The same pattern applies to NHS deaths, police custody deaths, and prison suicides. Delay becomes denial, and denial becomes institutional immunity.

International Embarrassment

Britain's coroner system was once the gold standard for death investigation. Countries across the Commonwealth adopted British coroner procedures as the foundation for their own systems. Today, those same countries operate more efficient, better-resourced death investigation systems than their former colonial master.

Ireland processes inquests in an average of 14 months. New Zealand averages 11 months.
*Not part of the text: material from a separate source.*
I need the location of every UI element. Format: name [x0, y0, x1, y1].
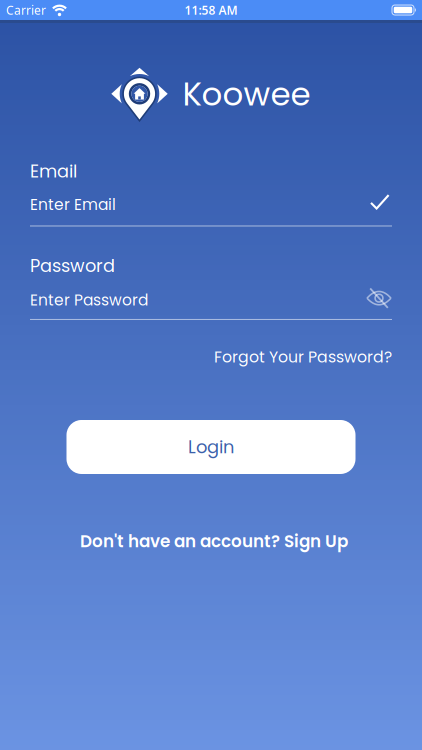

England and Wales average 47 months for complex cases and 23 months for straightforward ones. The comparison is particularly stark given that Britain has more coroners per capita than any comparable jurisdiction.

New Zealand Photo: New Zealand, via images.pexels.com

The Technology Excuse

When pressed on coroner court delays, ministers invariably point to 'digital modernisation' programmes that will supposedly transform efficiency. The reality is more prosaic: most coroners still rely on paper files, manual scheduling, and telephone communication because the IT systems designed to replace them do not work.

The Courts and Tribunals Service spent £127 million on a digital case management system for coroners that was abandoned after five years of development. The replacement system, launched with great fanfare in 2019, crashes regularly and cannot handle complex cases involving multiple witnesses or expert evidence.

Simple Solutions, Absent Will

The solutions to the coroner crisis are neither complex nor expensive. Double the number of full-time coroners from 89 to 178. Provide adequate administrative support — most coroners share a single assistant between three or four courts. Invest in basic technology that works rather than complex systems that do not.

The total cost would be approximately £45 million annually — less than the government spends on parliamentary catering or ministerial cars. For context, it represents 0.005% of annual public spending and could be funded by eliminating a single failed IT project.

The Choice Behind the Crisis

The coroner crisis persists because it serves institutional interests. Delay protects the NHS from uncomfortable questions about patient deaths. It shields care homes from scrutiny of their standards. It allows police forces to avoid difficult inquests into custody deaths. It enables prisons to manage suicide rates through statistics rather than genuine investigation.

Most fundamentally, it allows government to maintain the fiction that it takes death seriously while ensuring that serious scrutiny of death remains practically impossible.

Britain's coroners are underfunded not by accident but by design — because a properly resourced death investigation system would expose truths that the state prefers to keep buried.